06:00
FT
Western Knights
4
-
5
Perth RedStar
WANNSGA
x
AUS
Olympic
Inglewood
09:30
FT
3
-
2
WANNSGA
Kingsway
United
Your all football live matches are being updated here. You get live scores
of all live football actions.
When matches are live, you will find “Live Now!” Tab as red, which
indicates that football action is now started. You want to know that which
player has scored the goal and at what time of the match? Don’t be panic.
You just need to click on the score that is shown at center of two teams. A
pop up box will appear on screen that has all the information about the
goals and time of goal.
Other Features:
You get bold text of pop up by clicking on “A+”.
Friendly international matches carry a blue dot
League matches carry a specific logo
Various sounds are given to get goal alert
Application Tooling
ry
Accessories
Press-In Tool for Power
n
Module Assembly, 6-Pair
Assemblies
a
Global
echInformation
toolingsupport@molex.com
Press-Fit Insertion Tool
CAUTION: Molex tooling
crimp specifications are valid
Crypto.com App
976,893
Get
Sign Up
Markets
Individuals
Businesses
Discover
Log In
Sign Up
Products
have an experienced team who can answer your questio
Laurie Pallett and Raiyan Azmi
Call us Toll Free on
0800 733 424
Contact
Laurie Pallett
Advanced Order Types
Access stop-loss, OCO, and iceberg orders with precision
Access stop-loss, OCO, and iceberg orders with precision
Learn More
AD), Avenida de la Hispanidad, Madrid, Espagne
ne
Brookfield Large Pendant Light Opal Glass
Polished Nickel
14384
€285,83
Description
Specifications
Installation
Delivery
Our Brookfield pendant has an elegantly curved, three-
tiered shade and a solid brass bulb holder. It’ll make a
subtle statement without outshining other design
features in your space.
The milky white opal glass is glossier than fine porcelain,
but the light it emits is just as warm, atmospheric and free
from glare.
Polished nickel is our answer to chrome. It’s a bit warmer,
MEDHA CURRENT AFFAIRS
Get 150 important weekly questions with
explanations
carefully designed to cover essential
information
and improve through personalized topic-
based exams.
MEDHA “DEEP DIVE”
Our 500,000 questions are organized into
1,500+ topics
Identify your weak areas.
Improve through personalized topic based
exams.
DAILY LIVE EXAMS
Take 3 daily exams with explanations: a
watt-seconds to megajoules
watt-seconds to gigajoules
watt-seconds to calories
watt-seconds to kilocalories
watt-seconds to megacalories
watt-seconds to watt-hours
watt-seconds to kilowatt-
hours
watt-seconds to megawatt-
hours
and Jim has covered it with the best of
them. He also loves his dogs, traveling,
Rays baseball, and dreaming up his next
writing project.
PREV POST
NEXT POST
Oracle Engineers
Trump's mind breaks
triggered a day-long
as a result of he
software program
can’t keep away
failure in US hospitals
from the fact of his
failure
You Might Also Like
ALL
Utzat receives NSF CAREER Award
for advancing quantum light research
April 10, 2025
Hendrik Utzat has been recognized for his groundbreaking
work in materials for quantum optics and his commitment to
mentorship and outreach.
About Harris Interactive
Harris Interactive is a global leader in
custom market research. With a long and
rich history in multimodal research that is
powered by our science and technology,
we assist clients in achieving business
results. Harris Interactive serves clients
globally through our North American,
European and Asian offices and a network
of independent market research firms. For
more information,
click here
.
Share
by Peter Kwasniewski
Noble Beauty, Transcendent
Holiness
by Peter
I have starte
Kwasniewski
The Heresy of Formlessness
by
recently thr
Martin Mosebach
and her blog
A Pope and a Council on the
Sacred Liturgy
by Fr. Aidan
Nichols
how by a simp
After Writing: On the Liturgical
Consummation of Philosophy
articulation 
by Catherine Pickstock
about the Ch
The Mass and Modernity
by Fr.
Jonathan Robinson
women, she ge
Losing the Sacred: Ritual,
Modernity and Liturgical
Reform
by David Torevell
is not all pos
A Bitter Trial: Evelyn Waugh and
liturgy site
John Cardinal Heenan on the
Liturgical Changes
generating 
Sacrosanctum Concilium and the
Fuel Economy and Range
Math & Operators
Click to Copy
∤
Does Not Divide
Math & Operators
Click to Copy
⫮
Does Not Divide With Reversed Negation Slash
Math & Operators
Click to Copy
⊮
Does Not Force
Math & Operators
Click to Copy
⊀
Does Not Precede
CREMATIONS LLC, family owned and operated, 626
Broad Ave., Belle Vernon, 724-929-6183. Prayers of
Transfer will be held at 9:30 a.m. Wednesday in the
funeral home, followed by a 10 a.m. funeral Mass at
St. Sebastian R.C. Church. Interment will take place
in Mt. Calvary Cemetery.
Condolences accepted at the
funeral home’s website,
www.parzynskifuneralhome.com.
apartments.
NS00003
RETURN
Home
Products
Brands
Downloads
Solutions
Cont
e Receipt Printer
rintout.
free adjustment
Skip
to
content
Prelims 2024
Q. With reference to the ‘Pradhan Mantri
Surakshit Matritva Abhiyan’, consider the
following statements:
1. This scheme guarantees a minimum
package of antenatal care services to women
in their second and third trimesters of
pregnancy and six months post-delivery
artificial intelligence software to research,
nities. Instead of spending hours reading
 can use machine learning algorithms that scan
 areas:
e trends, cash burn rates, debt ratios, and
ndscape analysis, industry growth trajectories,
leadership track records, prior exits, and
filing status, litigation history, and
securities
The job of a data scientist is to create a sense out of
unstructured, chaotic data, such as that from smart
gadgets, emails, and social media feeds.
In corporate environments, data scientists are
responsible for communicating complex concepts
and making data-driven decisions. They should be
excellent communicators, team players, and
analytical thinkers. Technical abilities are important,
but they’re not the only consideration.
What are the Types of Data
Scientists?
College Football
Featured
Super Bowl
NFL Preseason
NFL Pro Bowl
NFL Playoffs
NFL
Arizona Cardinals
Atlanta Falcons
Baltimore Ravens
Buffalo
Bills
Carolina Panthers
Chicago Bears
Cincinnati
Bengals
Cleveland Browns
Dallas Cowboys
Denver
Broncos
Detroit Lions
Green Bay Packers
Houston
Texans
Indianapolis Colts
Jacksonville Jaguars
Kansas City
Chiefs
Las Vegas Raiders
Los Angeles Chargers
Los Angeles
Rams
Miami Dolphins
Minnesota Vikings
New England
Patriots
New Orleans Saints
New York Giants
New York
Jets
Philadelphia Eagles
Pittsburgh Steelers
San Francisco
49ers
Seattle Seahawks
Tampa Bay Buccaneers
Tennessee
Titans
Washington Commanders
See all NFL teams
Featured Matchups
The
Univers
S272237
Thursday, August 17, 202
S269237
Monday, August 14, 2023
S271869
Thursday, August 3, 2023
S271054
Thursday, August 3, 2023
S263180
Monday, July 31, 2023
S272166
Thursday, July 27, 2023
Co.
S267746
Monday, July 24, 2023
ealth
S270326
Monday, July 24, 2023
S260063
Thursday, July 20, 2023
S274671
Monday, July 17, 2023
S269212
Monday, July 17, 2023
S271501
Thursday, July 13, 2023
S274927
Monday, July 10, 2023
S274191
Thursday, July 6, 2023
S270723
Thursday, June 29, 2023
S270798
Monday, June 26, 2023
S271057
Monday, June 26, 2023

----

Task item: Restate each record above exactly, leaving nothing out.

Finished exercise:
06:00
FT
Western Knights
4
-
5
Perth RedStar
WANNSGA
x
AUS
Olympic
Inglewood
09:30
FT
3
-
2
WANNSGA
Kingsway
United
Your all football live matches are being updated here. You get live scores
of all live football actions.
When matches are live, you will find “Live Now!” Tab as red, which
indicates that football action is now started. You want to know that which
player has scored the goal and at what time of the match? Don’t be panic.
You just need to click on the score that is shown at center of two teams. A
pop up box will appear on screen that has all the information about the
goals and time of goal.
Other Features:
You get bold text of pop up by clicking on “A+”.
Friendly international matches carry a blue dot
League matches carry a specific logo
Various sounds are given to get goal alert
Application Tooling
ry
Accessories
Press-In Tool for Power
n
Module Assembly, 6-Pair
Assemblies
a
Global
echInformation
toolingsupport@molex.com
Press-Fit Insertion Tool
CAUTION: Molex tooling
crimp specifications are valid
Crypto.com App
976,893
Get
Sign Up
Markets
Individuals
Businesses
Discover
Log In
Sign Up
Products
have an experienced team who can answer your questio
Laurie Pallett and Raiyan Azmi
Call us Toll Free on
0800 733 424
Contact
Laurie Pallett
Advanced Order Types
Access stop-loss, OCO, and iceberg orders with precision
Access stop-loss, OCO, and iceberg orders with precision
Learn More
AD), Avenida de la Hispanidad, Madrid, Espagne
ne
Brookfield Large Pendant Light Opal Glass
Polished Nickel
14384
€285,83
Description
Specifications
Installation
Delivery
Our Brookfield pendant has an elegantly curved, three-
tiered shade and a solid brass bulb holder. It’ll make a
subtle statement without outshining other design
features in your space.
The milky white opal glass is glossier than fine porcelain,
but the light it emits is just as warm, atmospheric and free
from glare.
Polished nickel is our answer to chrome. It’s a bit warmer,
MEDHA CURRENT AFFAIRS
Get 150 important weekly questions with
explanations
carefully designed to cover essential
information
and improve through personalized topic-
based exams.
MEDHA “DEEP DIVE”
Our 500,000 questions are organized into
1,500+ topics
Identify your weak areas.
Improve through personalized topic based
exams.
DAILY LIVE EXAMS
Take 3 daily exams with explanations: a
watt-seconds to megajoules
watt-seconds to gigajoules
watt-seconds to calories
watt-seconds to kilocalories
watt-seconds to megacalories
watt-seconds to watt-hours
watt-seconds to kilowatt-
hours
watt-seconds to megawatt-
hours
and Jim has covered it with the best of
them. He also loves his dogs, traveling,
Rays baseball, and dreaming up his next
writing project.
PREV POST
NEXT POST
Oracle Engineers
Trump's mind breaks
triggered a day-long
as a result of he
software program
can’t keep away
failure in US hospitals
from the fact of his
failure
You Might Also Like
ALL
Utzat receives NSF CAREER Award
for advancing quantum light research
April 10, 2025
Hendrik Utzat has been recognized for his groundbreaking
work in materials for quantum optics and his commitment to
mentorship and outreach.
About Harris Interactive
Harris Interactive is a global leader in
custom market research. With a long and
rich history in multimodal research that is
powered by our science and technology,
we assist clients in achieving business
results. Harris Interactive serves clients
globally through our North American,
European and Asian offices and a network
of independent market research firms. For
more information,
click here
.
Share
by Peter Kwasniewski
Noble Beauty, Transcendent
Holiness
by Peter
I have starte
Kwasniewski
The Heresy of Formlessness
by
recently thr
Martin Mosebach
and her blog
A Pope and a Council on the
Sacred Liturgy
by Fr. Aidan
Nichols
how by a simp
After Writing: On the Liturgical
Consummation of Philosophy
articulation 
by Catherine Pickstock
about the Ch
The Mass and Modernity
by Fr.
Jonathan Robinson
women, she ge
Losing the Sacred: Ritual,
Modernity and Liturgical
Reform
by David Torevell
is not all pos
A Bitter Trial: Evelyn Waugh and
liturgy site
John Cardinal Heenan on the
Liturgical Changes
generating 
Sacrosanctum Concilium and the
Fuel Economy and Range
Math & Operators
Click to Copy
∤
Does Not Divide
Math & Operators
Click to Copy
⫮
Does Not Divide With Reversed Negation Slash
Math & Operators
Click to Copy
⊮
Does Not Force
Math & Operators
Click to Copy
⊀
Does Not Precede
CREMATIONS LLC, family owned and operated, 626
Broad Ave., Belle Vernon, 724-929-6183. Prayers of
Transfer will be held at 9:30 a.m. Wednesday in the
funeral home, followed by a 10 a.m. funeral Mass at
St. Sebastian R.C. Church. Interment will take place
in Mt. Calvary Cemetery.
Condolences accepted at the
funeral home’s website,
www.parzynskifuneralhome.com.
apartments.
NS00003
RETURN
Home
Products
Brands
Downloads
Solutions
Cont
e Receipt Printer
rintout.
free adjustment
Skip
to
content
Prelims 2024
Q. With reference to the ‘Pradhan Mantri
Surakshit Matritva Abhiyan’, consider the
following statements:
1. This scheme guarantees a minimum
package of antenatal care services to women
in their second and third trimesters of
pregnancy and six months post-delivery
artificial intelligence software to research,
nities. Instead of spending hours reading
 can use machine learning algorithms that scan
 areas:
e trends, cash burn rates, debt ratios, and
ndscape analysis, industry growth trajectories,
leadership track records, prior exits, and
filing status, litigation history, and
securities
The job of a data scientist is to create a sense out of
unstructured, chaotic data, such as that from smart
gadgets, emails, and social media feeds.
In corporate environments, data scientists are
responsible for communicating complex concepts
and making data-driven decisions. They should be
excellent communicators, team players, and
analytical thinkers. Technical abilities are important,
but they’re not the only consideration.
What are the Types of Data
Scientists?
College Football
Featured
Super Bowl
NFL Preseason
NFL Pro Bowl
NFL Playoffs
NFL
Arizona Cardinals
Atlanta Falcons
Baltimore Ravens
Buffalo
Bills
Carolina Panthers
Chicago Bears
Cincinnati
Bengals
Cleveland Browns
Dallas Cowboys
Denver
Broncos
Detroit Lions
Green Bay Packers
Houston
Texans
Indianapolis Colts
Jacksonville Jaguars
Kansas City
Chiefs
Las Vegas Raiders
Los Angeles Chargers
Los Angeles
Rams
Miami Dolphins
Minnesota Vikings
New England
Patriots
New Orleans Saints
New York Giants
New York
Jets
Philadelphia Eagles
Pittsburgh Steelers
San Francisco
49ers
Seattle Seahawks
Tampa Bay Buccaneers
Tennessee
Titans
Washington Commanders
See all NFL teams
Featured Matchups
The
Univers
S272237
Thursday, August 17, 202
S269237
Monday, August 14, 2023
S271869
Thursday, August 3, 2023
S271054
Thursday, August 3, 2023
S263180
Monday, July 31, 2023
S272166
Thursday, July 27, 2023
Co.
S267746
Monday, July 24, 2023
ealth
S270326
Monday, July 24, 2023
S260063
Thursday, July 20, 2023
S274671
Monday, July 17, 2023
S269212
Monday, July 17, 2023
S271501
Thursday, July 13, 2023
S274927
Monday, July 10, 2023
S274191
Thursday, July 6, 2023
S270723
Thursday, June 29, 2023
S270798
Monday, June 26, 2023
S271057
Monday, June 26, 2023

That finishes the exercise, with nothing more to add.